Episode Transcript
[00:00:00] In this episode of Scaling Postgres, we talk about UUIDs write spikes, distinct and the SQL standard. I'm creston. Jameson and this is scaling postgres episode 23 20.
[00:00:21] Alright, the first piece of content this week is UUIDs and Compressibility, and this is from the Richardstarton UK blog and in it he talks about using UUIDs with your database. He does mention postgres a bit, but he talks about other NoSQL databases and different ways that they use UUIDs and potentially how best to use them. So UUIDs are good to use when you essentially have more than one system creating data. So if you can rely on your primary database to generate IDs, typically you can just use a serial data type which uses an incremental int. However, if you have IDs being generated by multiple systems, potentially geographically, then UUIDs are a good fit for that situation. Unfortunately, UUIDs can be quite large and as he was looking at different compression options for UUIDs and even what their size is, so he's saying for a typical binary format he's using a ratio of one. And basically his conclusion going through this is that you should definitely try to use a binary format when you can. And he mentions that postgres has the ability to do that. However, other types of formats when you start going into text can be two to five times as larger, so that's going to have an impact on your system's performance. So he took a look at, okay, well how well could he do it by compression? And essentially with a binary format there's no difference in the level of compression. Pretty much it's pretty much all around 15 megabytes for a million UUIDs, whereas with the other formats you do reduce them, but it's nowhere near a binary. So this is an interesting blog post to check out. I definitely suggest you look at it and if you're using UUIDs in your system, it's a pretty short post to review, but overall I think the main point is that if you're using UUIDs, try to use a binary format as opposed to a text format in your system.
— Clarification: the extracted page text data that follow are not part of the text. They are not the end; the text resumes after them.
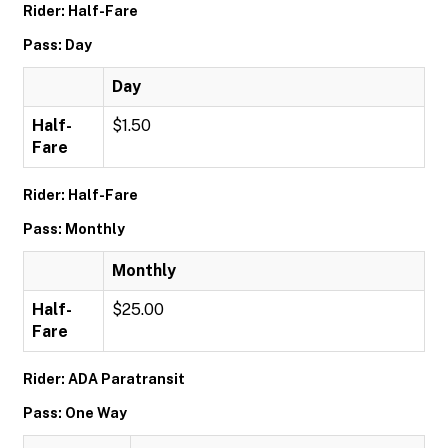
Rider: Half-Fare
Pass: Day
Day
Half-
$1.50
Fare
Rider: Half-Fare
Pass: Monthly
Monthly
Half-
$25.00
Fare
Rider: ADA Paratransit
Pass: One Way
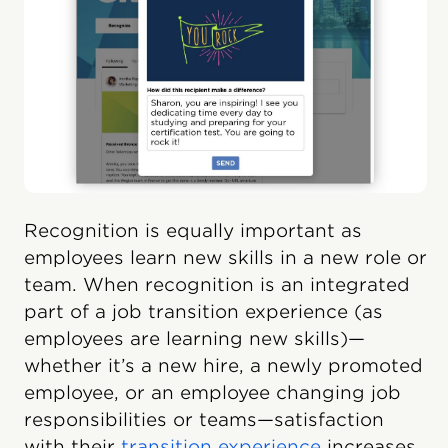
Recognition is equally important as
employees learn new skills in a new role or
team. When recognition is an integrated
part of a job transition experience (as
employees are learning new skills)—
whether it’s a new hire, a newly promoted
employee, or an employee changing job
responsibilities or teams—satisfaction
with their
transition experience
increases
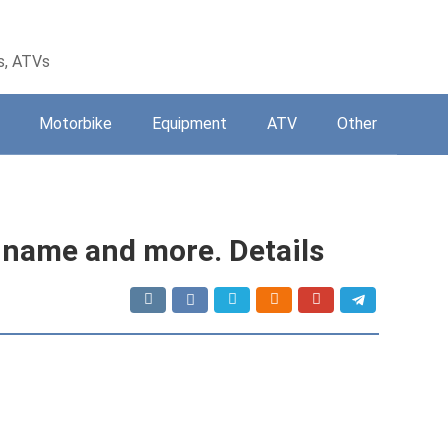
s, ATVs
Motorbike
Equipment
ATV
Other
 name and more. Details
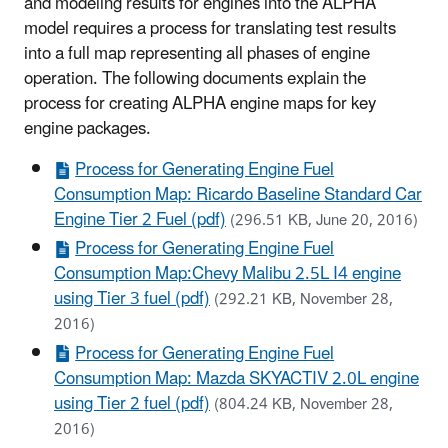
and modeling results for engines into the ALPHA
model requires a process for translating test results
into a full map representing all phases of engine
operation. The following documents explain the
process for creating ALPHA engine maps for key
engine packages.
Process for Generating Engine Fuel
Consumption Map: Ricardo Baseline Standard Car
Engine Tier 2 Fuel (pdf)
(296.51 KB, June 20, 2016)
Process for Generating Engine Fuel
Consumption Map:Chevy Malibu 2.5L I4 engine
using Tier 3 fuel (pdf)
(292.21 KB, November 28,
2016)
Process for Generating Engine Fuel
Consumption Map: Mazda SKYACTIV 2.0L engine
using Tier 2 fuel (pdf)
(804.24 KB, November 28,
2016)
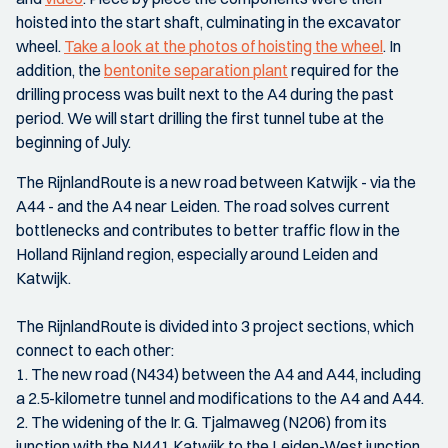
hoisted into the start shaft, culminating in the excavator
wheel.
Take a look at the photos of hoisting the wheel
. In
addition, the
bentonite separation plant
required for the
drilling process was built next to the A4 during the past
period. We will start drilling the first tunnel tube at the
beginning of July.
The RijnlandRoute is a new road between Katwijk - via the
A44 - and the A4 near Leiden. The road solves current
bottlenecks and contributes to better traffic flow in the
Holland Rijnland region, especially around Leiden and
Katwijk.
The RijnlandRoute is divided into 3 project sections, which
connect to each other:
1. The new road (N434) between the A4 and A44, including
a 2.5-kilometre tunnel and modifications to the A4 and A44.
2. The widening of the Ir. G. Tjalmaweg (N206) from its
junction with the N441 Katwijk to the Leiden-West junction.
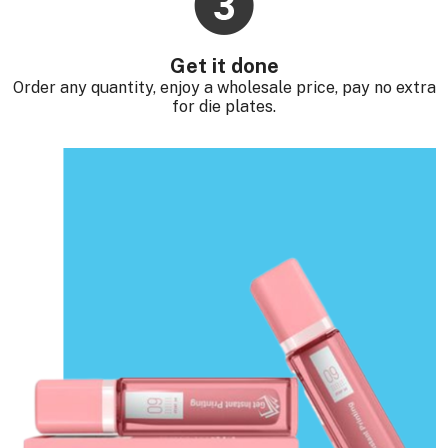
Get it done
Order any quantity, enjoy a wholesale price, pay no extra
for die plates.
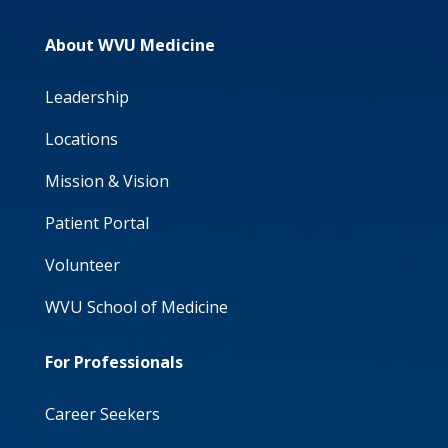
About WVU Medicine
Leadership
Locations
Mission & Vision
Patient Portal
Volunteer
WVU School of Medicine
For Professionals
Career Seekers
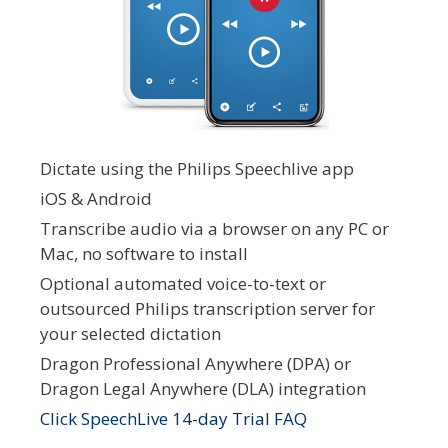
Dictate using the Philips Speechlive app
iOS & Android
Transcribe audio via a browser on any PC or
Mac, no software to install
Optional automated voice-to-text or
outsourced Philips transcription server for
your selected dictation
Dragon Professional Anywhere (DPA) or
Dragon Legal Anywhere (DLA) integration
Click SpeechLive 14-day Trial FAQ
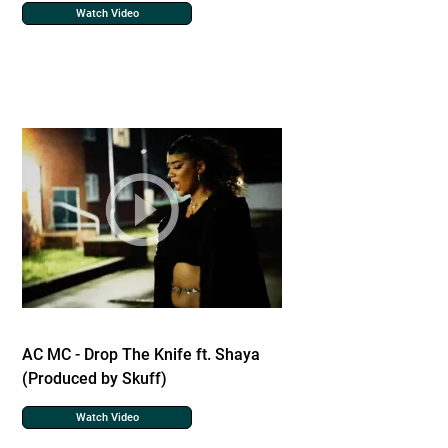
Watch Video
AC MC - Drop The Knife ft. Shaya
(Produced by Skuff)
Watch Video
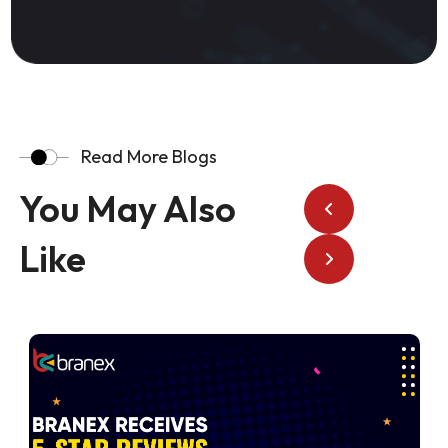
Read More Blogs
You May Also
Like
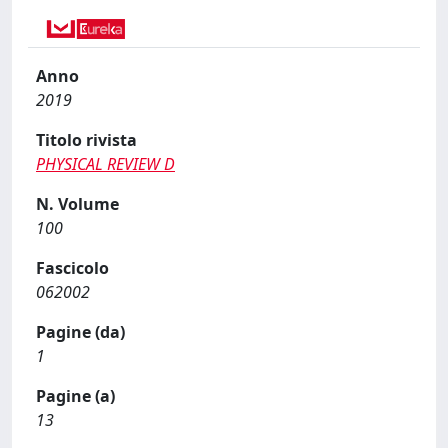
Anno
2019
Titolo rivista
PHYSICAL REVIEW D
N. Volume
100
Fascicolo
062002
Pagine (da)
1
Pagine (a)
13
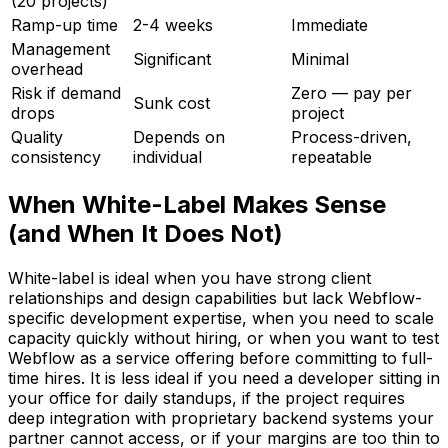
(20 projects)
Ramp-up time
2-4 weeks
Immediate
Management
Significant
Minimal
overhead
Risk if demand
Zero — pay per
Sunk cost
drops
project
Quality
Depends on
Process-driven,
consistency
individual
repeatable
When White-Label Makes Sense
(and When It Does Not)
White-label is ideal when you have strong client
relationships and design capabilities but lack Webflow-
specific development expertise, when you need to scale
capacity quickly without hiring, or when you want to test
Webflow as a service offering before committing to full-
time hires. It is less ideal if you need a developer sitting in
your office for daily standups, if the project requires
deep integration with proprietary backend systems your
partner cannot access, or if your margins are too thin to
[00:02:30] The next post is Troubleshooting Daily. Write spikes on Sir Matty's PostgreSQL RDS. This is from the Sir Matitech blog on Medium and in it this is kind of a story based scenario. They had an issue where early in the morning they were seeing seven times higher right spikes essentially, and they were trying to determine what the cause of this was. So they looked at traffic, was there any significant traffic coming in? The answer was no. They looked for any background workers that were potentially doing something and they couldn't find anything. They looked in the query logs and they saw nothing that jumped out of them. From the query logs, they looked at the database snapshot schedule, I'm assuming this is backup, and again, nothing from that. One thing that they tried to do is change when certain jobs got run in order to see if the spike moved to a different time in the evening.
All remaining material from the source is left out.